Inspired by your post you with the face I looked back at the longer term trend for non-college educated white voters. Because it is very clear that if HRC did the same as Obama had done with them she’d have won handily.

Were these white non-college educated voters going to Obama because they thought him as newshiny and/or a disruptor?

If true then we should see that he did better with them than establishment Kerry did. But it wasn’t the case. Obama '12 had done worse than Kerry had done, who did worse than Gore had done.

The decline of non-college educated white voter support for the D nominee is a very long term trend. Here’s a 2008 Brookings Institute report on it. Also graphically in this Pew report.

Let’s just start with Bill Clinton. He averaged about 41% of the white non-college educated vote and thanks to Perot had a plurality of 1%. Gore was down 17 points. Kerry was down 23 points. Obama '08 back up a little to a 19 point deficit. But in '12 he was down 26 points, worse even than Kerry. That was still good enough to win what with his performance in other groups. HRC though was 37 points down in the demographic. Far worse than establishment candidates Gore and Kerry had done before. Far worse than incumbent Obama did. And she did not do well enough with other demographics, even with their increasing size, to make that up.

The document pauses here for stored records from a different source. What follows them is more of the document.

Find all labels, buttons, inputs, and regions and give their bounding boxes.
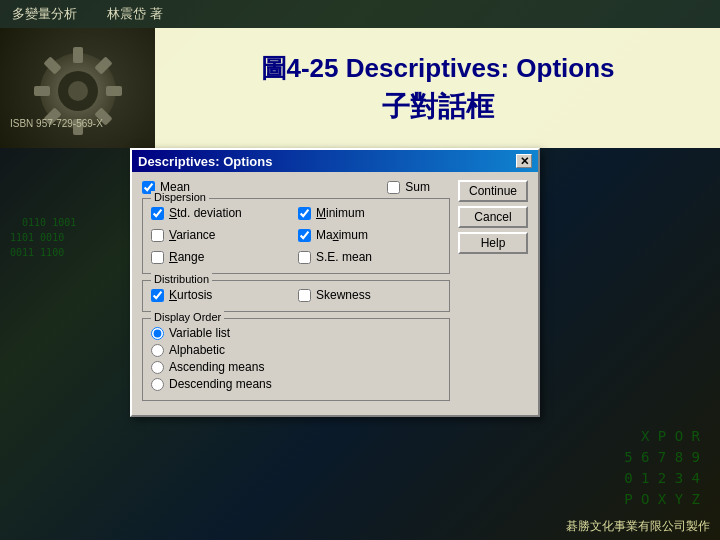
sum-label[interactable]: Sum <box>405 180 430 194</box>
display-order-section: Display Order Variable list Alphabetic A… <box>142 318 450 401</box>
bg-decoration: X P O R5 6 7 8 90 1 2 3 4P O X Y Z <box>624 405 700 510</box>
close-button[interactable]: ✕ <box>516 154 532 168</box>
variance-row: Variance <box>151 228 294 242</box>
distribution-label: Distribution <box>151 273 212 285</box>
std-dev-row: Std. deviation <box>151 206 294 220</box>
alphabetic-row: Alphabetic <box>151 343 441 357</box>
dispersion-section: Dispersion Std. deviation Minimum Varian… <box>142 198 450 274</box>
range-label[interactable]: Range <box>169 250 204 264</box>
dialog-left-panel: Mean Sum Dispersion Std. deviation <box>142 180 450 407</box>
dialog-title: Descriptives: Options <box>138 154 272 169</box>
minimum-row: Minimum <box>298 206 441 220</box>
range-row: Range <box>151 250 294 264</box>
gear-image: ISBN 957-729-569-X <box>0 28 155 148</box>
sum-checkbox[interactable] <box>387 181 400 194</box>
page-title-sub: 子對話框 <box>382 88 494 126</box>
bg-decoration2: 0110 10011101 00100011 1100 <box>10 200 76 260</box>
descending-means-radio[interactable] <box>151 378 164 391</box>
descending-means-label[interactable]: Descending means <box>169 377 272 391</box>
std-dev-label[interactable]: Std. deviation <box>169 206 242 220</box>
continue-button[interactable]: Continue <box>458 180 528 202</box>
cancel-button[interactable]: Cancel <box>458 206 528 228</box>
skewness-checkbox[interactable] <box>298 289 311 302</box>
maximum-checkbox[interactable] <box>298 229 311 242</box>
variance-checkbox[interactable] <box>151 229 164 242</box>
dialog-titlebar: Descriptives: Options ✕ <box>132 150 538 172</box>
descending-means-row: Descending means <box>151 377 441 391</box>
descriptives-options-dialog: Descriptives: Options ✕ Mean Sum Dispers… <box>130 148 540 417</box>
title-area: 圖4-25 Descriptives: Options 子對話框 <box>155 28 720 148</box>
top-title2: 林震岱 著 <box>107 5 163 23</box>
ascending-means-row: Ascending means <box>151 360 441 374</box>
minimum-checkbox[interactable] <box>298 207 311 220</box>
svg-rect-3 <box>73 47 83 63</box>
page-title-main: 圖4-25 Descriptives: Options <box>261 51 615 86</box>
kurtosis-row: Kurtosis <box>151 288 294 302</box>
variable-list-radio[interactable] <box>151 327 164 340</box>
dialog-button-panel: Continue Cancel Help <box>458 180 528 407</box>
top-title1: 多變量分析 <box>12 5 77 23</box>
dialog-content: Mean Sum Dispersion Std. deviation <box>132 172 538 415</box>
svg-point-2 <box>68 81 88 101</box>
dispersion-label: Dispersion <box>151 191 209 203</box>
range-checkbox[interactable] <box>151 251 164 264</box>
variable-list-label[interactable]: Variable list <box>169 326 230 340</box>
dispersion-checkboxes: Std. deviation Minimum Variance Maximum <box>151 203 441 267</box>
help-button[interactable]: Help <box>458 232 528 254</box>
bottom-credit: 碁勝文化事業有限公司製作 <box>566 518 710 535</box>
ascending-means-label[interactable]: Ascending means <box>169 360 264 374</box>
sum-check-group: Sum <box>387 180 430 194</box>
variance-label[interactable]: Variance <box>169 228 215 242</box>
maximum-label[interactable]: Maximum <box>316 228 368 242</box>
minimum-label[interactable]: Minimum <box>316 206 365 220</box>
maximum-row: Maximum <box>298 228 441 242</box>
variable-list-row: Variable list <box>151 326 441 340</box>
top-bar: 多變量分析 林震岱 著 <box>0 0 720 28</box>
display-order-label: Display Order <box>151 311 224 323</box>
alphabetic-label[interactable]: Alphabetic <box>169 343 225 357</box>
ascending-means-radio[interactable] <box>151 361 164 374</box>
alphabetic-radio[interactable] <box>151 344 164 357</box>
distribution-section: Distribution Kurtosis Skewness <box>142 280 450 312</box>
se-mean-label[interactable]: S.E. mean <box>316 250 372 264</box>
distribution-checkboxes: Kurtosis Skewness <box>151 285 441 305</box>
skewness-row: Skewness <box>298 288 441 302</box>
kurtosis-checkbox[interactable] <box>151 289 164 302</box>
svg-rect-5 <box>106 86 122 96</box>
svg-rect-9 <box>34 86 50 96</box>
kurtosis-label[interactable]: Kurtosis <box>169 288 212 302</box>
se-mean-checkbox[interactable] <box>298 251 311 264</box>
se-mean-row: S.E. mean <box>298 250 441 264</box>
skewness-label[interactable]: Skewness <box>316 288 371 302</box>
std-dev-checkbox[interactable] <box>151 207 164 220</box>
isbn: ISBN 957-729-569-X <box>10 118 103 129</box>
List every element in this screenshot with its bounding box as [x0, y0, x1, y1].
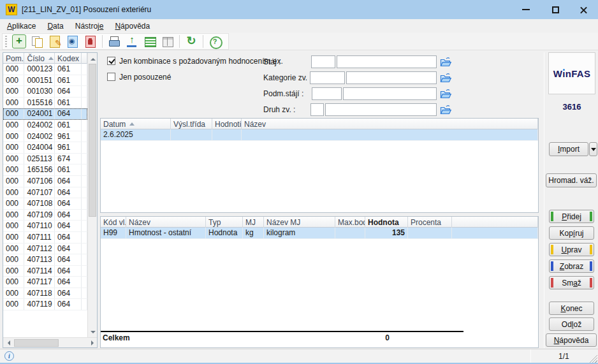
minimize-button[interactable]	[511, 0, 541, 19]
column-header[interactable]: Max.bodů	[335, 217, 365, 228]
table-row[interactable]: 000407111064	[3, 232, 87, 244]
table-row[interactable]: 000407114064	[3, 266, 87, 277]
close-button[interactable]	[569, 0, 598, 19]
only-assessed-checkbox[interactable]	[107, 73, 115, 81]
maximize-button[interactable]	[541, 0, 570, 19]
columns-icon[interactable]	[161, 34, 175, 48]
staj-code-input[interactable]	[311, 55, 335, 68]
kategorie-name-input[interactable]	[346, 71, 437, 84]
table-row[interactable]: 000407106064	[3, 176, 87, 187]
refresh-icon[interactable]	[184, 34, 198, 48]
import-dropdown-button[interactable]	[589, 142, 597, 156]
horizontal-scrollbar[interactable]	[3, 337, 97, 347]
import-button[interactable]: Import	[549, 142, 588, 156]
table-cell: 000	[3, 277, 24, 288]
vertical-scrollbar[interactable]	[87, 53, 97, 337]
staj-lookup-button[interactable]	[439, 56, 452, 69]
column-header[interactable]: MJ	[243, 217, 264, 228]
kategorie-lookup-button[interactable]	[439, 72, 452, 85]
info-icon[interactable]: i	[4, 351, 14, 361]
export-icon[interactable]	[125, 34, 139, 48]
scroll-down-button[interactable]	[88, 326, 98, 337]
table-row[interactable]: 000407119064	[3, 299, 87, 310]
help-button[interactable]: Nápověda	[546, 333, 597, 347]
table-row[interactable]: 000165156061	[3, 164, 87, 176]
staj-name-input[interactable]	[337, 55, 437, 68]
add-button[interactable]: Přidej	[549, 210, 594, 223]
table-row[interactable]: 000015516061	[3, 98, 87, 109]
druh-zv-code-input[interactable]	[310, 103, 324, 116]
bulk-weigh-button[interactable]: Hromad. váž.	[546, 173, 597, 187]
column-header[interactable]	[82, 53, 87, 64]
column-header[interactable]: Výsl.třída	[171, 119, 212, 129]
table-row[interactable]: 000024002961	[3, 131, 87, 143]
table-row[interactable]: 000001030064	[3, 86, 87, 98]
table-row[interactable]: 000407110064	[3, 221, 87, 232]
only-required-eval-checkbox[interactable]	[107, 57, 115, 65]
table-row[interactable]: 000407108064	[3, 198, 87, 210]
column-header[interactable]: Typ	[206, 217, 243, 228]
show-button[interactable]: Zobraz	[549, 259, 594, 273]
menu-item-nastroje[interactable]: Nástroje	[69, 20, 110, 32]
table-row[interactable]: 000024001064	[3, 108, 87, 120]
scroll-right-button[interactable]	[87, 338, 96, 348]
table-row[interactable]: 000407118064	[3, 288, 87, 300]
podm-staji-code-input[interactable]	[312, 87, 342, 100]
edit-button[interactable]: Uprav	[549, 243, 594, 256]
table-row[interactable]: 000407107064	[3, 187, 87, 199]
menu-item-data[interactable]: Data	[41, 20, 69, 32]
toolbar-gripper[interactable]	[5, 36, 7, 47]
table-cell: 000	[3, 221, 24, 231]
vertical-scrollbar-thumb[interactable]	[89, 64, 96, 217]
copy-button[interactable]: Kopíruj	[549, 226, 594, 240]
menu-item-aplikace[interactable]: Aplikace	[1, 20, 41, 32]
delete-button[interactable]: Smaž	[549, 276, 594, 289]
menu-item-napoveda[interactable]: Nápověda	[109, 20, 156, 32]
view-icon[interactable]	[66, 34, 80, 48]
podm-staji-lookup-button[interactable]	[439, 88, 452, 101]
column-header[interactable]: Kodex	[55, 53, 82, 64]
podm-staji-name-input[interactable]	[343, 87, 437, 100]
table-row[interactable]: 000407113064	[3, 254, 87, 266]
column-header[interactable]: Pom.č.	[3, 53, 24, 64]
column-header[interactable]	[452, 217, 538, 228]
list-icon[interactable]	[143, 34, 157, 48]
help-icon[interactable]	[208, 34, 222, 48]
column-header[interactable]: Název	[126, 217, 206, 228]
end-button[interactable]: Konec	[549, 302, 594, 315]
column-header[interactable]: Hodnotil	[212, 119, 242, 129]
print-icon[interactable]	[107, 34, 121, 48]
edit-icon[interactable]	[48, 34, 62, 48]
table-cell: 000	[3, 120, 24, 131]
druh-zv-name-input[interactable]	[325, 103, 437, 116]
column-header[interactable]: Název	[242, 119, 538, 129]
table-cell: 407109	[24, 210, 55, 221]
table-row[interactable]: 000407109064	[3, 210, 87, 221]
horizontal-scrollbar-thumb[interactable]	[14, 339, 59, 347]
defer-button[interactable]: Odlož	[549, 317, 594, 331]
column-header[interactable]: Hodnota	[365, 217, 408, 228]
copy-icon[interactable]	[30, 34, 44, 48]
table-row[interactable]: H99Hmotnost - ostatníHodnotakgkilogram13…	[101, 228, 538, 239]
kategorie-code-input[interactable]	[310, 71, 345, 84]
table-row[interactable]: 000407117064	[3, 277, 87, 288]
druh-zv-lookup-button[interactable]	[439, 104, 452, 117]
table-cell	[212, 129, 242, 140]
table-row[interactable]: 000407112064	[3, 244, 87, 255]
column-header[interactable]: Datum	[101, 119, 171, 129]
table-row[interactable]: 000024004961	[3, 142, 87, 154]
table-row[interactable]: 2.6.2025	[101, 129, 538, 141]
scroll-left-button[interactable]	[3, 338, 13, 348]
table-row[interactable]: 000025113674	[3, 154, 87, 165]
scroll-up-button[interactable]	[88, 53, 98, 63]
delete-icon[interactable]	[84, 34, 98, 48]
column-header[interactable]: Název MJ	[264, 217, 335, 228]
table-row[interactable]: 000000123061	[3, 64, 87, 75]
table-row[interactable]: 000024002061	[3, 120, 87, 131]
table-cell: 961	[55, 131, 82, 142]
column-header[interactable]: Kód vl.	[101, 217, 126, 228]
column-header[interactable]: Číslo	[24, 53, 55, 64]
column-header[interactable]: Procenta	[408, 217, 452, 228]
new-icon[interactable]	[12, 34, 26, 48]
table-row[interactable]: 000000151061	[3, 75, 87, 87]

Okay Bill Clinton was part of a response to Reagan’s 26 point win in the group over Carter and while he won his elections it isn’t like he got a majority of the white non-college educated vote either.

HRC’s exceptionally bad performance with this group is part of a long term trend for D nominees, amplified.

A Democratic presidential strategy does not have to win that group. The Democratic nominee won’t. They will lose the demographic without doubt. But making a better effort for them, might at least get the deficit back into Obama '12 range and no reason to not think into even Kerry range. Do that in ways that do not lose turnout and margins of others, and the win is huge.

Good stuff!

Reminds me of the days when we believed we could get lower-class whites and blacks to be political allies, since they both were being oppressed by The Man.

It’s just a bit much of a juggling act to come up with a candidate/message that appeals to blacks and millennials, getting them to turn out at higher rates, and simultaneously appeals to non-college-educated whites.

Excepting the ones that you with the face talks about: the low-information voters who will vote for the shiniest object. But as ywtf said, a candidate becomes that shiny object by being an unabashed change agent/disrupter.

True but in a meaningless way. What it measures, in effect, is the difference between the campaign as it actually transpired, and the campaign as it would have been if Perot hadn’t re-entered the race in the fall.

What it doesn’t attempt to measure is the campaign as it would have been if Perot had not gotten involved in the 1992 race at all.